深红螺菌中参与有氧呼吸和光合作用基因表达的senC基因的克隆与特性分析
Cloning and characterization of senC, a gene involved in both aerobic respiration and photosynthesis gene expression in Rhodobacter capsulatus.
作者信息
Buggy J, Bauer C E
机构信息
Department of Biology, Indiana University, Bloomington 47405, USA.
出版信息
J Bacteriol. 1995 Dec;177(23):6958-65. doi: 10.1128/jb.177.23.6958-6965.1995.
Abstract
The purple nonsulfur photosynthetic eubacterium Rhodobacter capsulatus is a versatile organism that can obtain cellular energy by several means, including the capture of light energy for photosynthesis as well as the use of light-independent respiration, in which molecular oxygen serves as a terminal electron acceptor.

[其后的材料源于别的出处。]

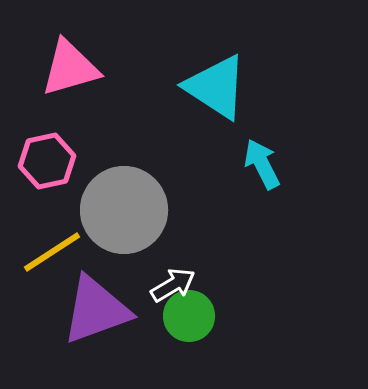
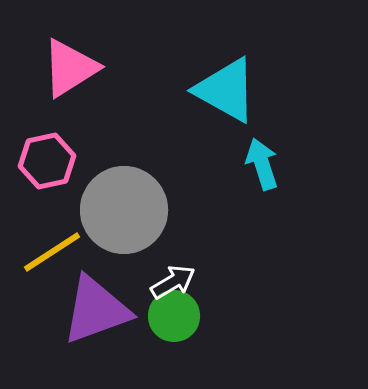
pink triangle: rotated 16 degrees counterclockwise
cyan triangle: moved 10 px right, 3 px down; rotated 4 degrees counterclockwise
cyan arrow: rotated 9 degrees clockwise
white arrow: moved 3 px up
green circle: moved 15 px left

In this study, we have identified and characterized a novel gene, senC, mutations in which affect respiration as well as the induction of photosynthesis gene expression. The protein coded by senC exhibits 33% sequence identity to the yeast nucleus-encoded protein SCO1, which is thought to be a mitochondrion-associated cytochrome c oxidase assembly factor. Like yeast SCO1, SenC is required for optimal cytochrome c oxidase activity in aerobically grown R. capsulatus cells. We further show that senC is required for maximal induction from the puf and puh operons, which encode the structural polypeptides of the light-harvesting and reaction center complexes.
摘要
紫色非硫光合真细菌荚膜红细菌是一种多功能生物,它可以通过多种方式获取细胞能量,包括捕获光能进行光合作用以及利用不依赖光的呼吸作用,其中分子氧作为末端电子受体。在本研究中,我们鉴定并表征了一个新基因senC,其突变会影响呼吸作用以及光合作用基因表达的诱导。senC编码的蛋白质与酵母核编码蛋白SCO1具有33%的序列同一性,SCO1被认为是一种与线粒体相关的细胞色素c氧化酶组装因子。与酵母SCO1一样,SenC是需氧生长的荚膜红细菌细胞中最佳细胞色素c氧化酶活性所必需的。我们进一步表明,senC是从puf和puh操纵子实现最大诱导所必需的,puf和puh操纵子编码光捕获和反应中心复合物的结构多肽。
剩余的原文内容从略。